Scientists stress that rapid action is crucial to avoid the worst effects. Pa.’s most recent Climate Action Plan calls for an 80% reduction of greenhouse gas emissions by 2050, compared to 2005 levels.

Doing that will require hard choices by the nation’s fourth-largest carbon emitter: Pennsylvania must figure out how to cut emissions while planning for the future of people and communities that rely on the fossil fuel industry.

The veto sends the resolution back to the legislature, where each chamber has 30 calendar days or 10 legislative days–whichever is longer–to attempt to override it.

The Wolf Administration can’t move forward with the regulation during that period.

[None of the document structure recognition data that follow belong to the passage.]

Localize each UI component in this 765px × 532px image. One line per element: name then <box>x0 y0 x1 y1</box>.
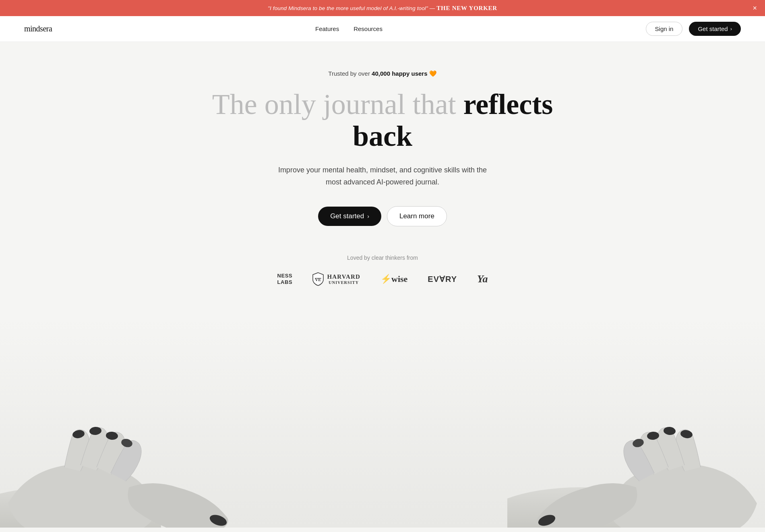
logo-nesslabs: NESS LABS <box>277 273 292 285</box>
logo-wise: ⚡wise <box>380 274 407 284</box>
nav-getstarted-button[interactable]: Get started › <box>689 22 741 36</box>
banner-close-button[interactable]: × <box>753 4 757 12</box>
nav-features-link[interactable]: Features <box>315 25 339 32</box>
logo-ya: Ya <box>477 273 488 285</box>
tagline-bold: 40,000 happy users <box>372 70 427 77</box>
banner-dash: — <box>430 5 437 11</box>
hero-getstarted-label: Get started <box>330 212 364 220</box>
banner-text: "I found Mindsera to be the more useful … <box>16 5 749 12</box>
left-hand-illustration <box>0 334 258 528</box>
nav-links: Features Resources <box>315 25 382 32</box>
logo-harvard: VE HARVARD UNIVERSITY <box>312 272 360 286</box>
hero-heading: The only journal that reflects back <box>201 89 564 152</box>
svg-text:VE: VE <box>315 277 321 282</box>
announcement-banner: "I found Mindsera to be the more useful … <box>0 0 765 16</box>
hero-section: Trusted by over 40,000 happy users 🧡 The… <box>0 42 765 318</box>
logos-section: Loved by clear thinkers from NESS LABS V… <box>277 255 488 286</box>
site-logo[interactable]: mindsera <box>24 24 52 33</box>
main-nav: mindsera Features Resources Sign in Get … <box>0 16 765 42</box>
hero-tagline: Trusted by over 40,000 happy users 🧡 <box>328 70 436 77</box>
nav-getstarted-label: Get started <box>698 25 728 32</box>
logo-every: EV∀RY <box>428 274 457 284</box>
tagline-emoji: 🧡 <box>429 70 437 77</box>
logos-row: NESS LABS VE HARVARD UNIVERSITY ⚡wise <box>277 272 488 286</box>
hands-illustration <box>0 318 765 528</box>
nav-resources-link[interactable]: Resources <box>354 25 382 32</box>
chevron-right-icon: › <box>730 26 732 32</box>
banner-quote: "I found Mindsera to be the more useful … <box>268 5 428 11</box>
right-hand-illustration <box>507 334 765 528</box>
hero-buttons: Get started › Learn more <box>318 206 447 226</box>
harvard-shield-icon: VE <box>312 272 324 286</box>
hero-subtext: Improve your mental health, mindset, and… <box>274 164 491 188</box>
logos-label: Loved by clear thinkers from <box>347 255 418 261</box>
banner-publication: THE NEW YORKER <box>436 5 497 11</box>
nav-actions: Sign in Get started › <box>646 22 741 36</box>
heading-light-part: The only journal that <box>212 88 463 120</box>
hero-chevron-icon: › <box>367 213 369 219</box>
hero-getstarted-button[interactable]: Get started › <box>318 207 381 226</box>
tagline-prefix: Trusted by over <box>328 70 372 77</box>
signin-button[interactable]: Sign in <box>646 22 683 36</box>
hero-learnmore-button[interactable]: Learn more <box>387 206 447 226</box>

If the legislature fails to come up with the two-thirds majority needed, the state can join RGGI.

Neither the Senate nor the House passed the original resolution with a veto-proof majority.

Lawmakers could launch a legal challenge to RGGI, which would further delay the state’s entrance.

Opponents to RGGI believe joining will hurt the state’s economy, particularly in the energy sector and in areas dependent on coal. They also argue the amount power plants must pay to emit carbon dioxide amounts to a tax, which the executive branch can’t levy.

House GOP spokesman Jason Gottesman said the veto could hinder energy development in the state.

“With today’s veto, Gov. Wolf is once again standing in the way of the people’s voice exercising a check on his continued attempts to turn the Governor’s office into a one-person legislature,” Gottesman said.

Spokesperson for Senate Republicans Erica Clayton Wright said the caucus plans to counter Wolf’s actions on RGGI.

“As the third largest energy producer and second largest producer of natural gas in the U.S, no other state has more to lose economically than Pennsylvania by joining the Regional Greenhouse Gas Initiative (RGGI). The governor’s stance on joining RGGI will result in the loss of good paying jobs and harm our state’s economy,” Wright said in a statement.

Supporters of joining RGGI say it can help create jobs in clean energy and that it is an important step in reducing emissions that contribute to climate change.

“This disapproval resolution is the latest attempt by lawmakers to obstruct the will of Pennsylvanians. A strong and growing majority in the Commonwealth supports climate action and Governor Wolf is following through after more than a decade of legislative neglect,” said Rob Altenburg, PennFuture’s Senior Director for Energy and Climate.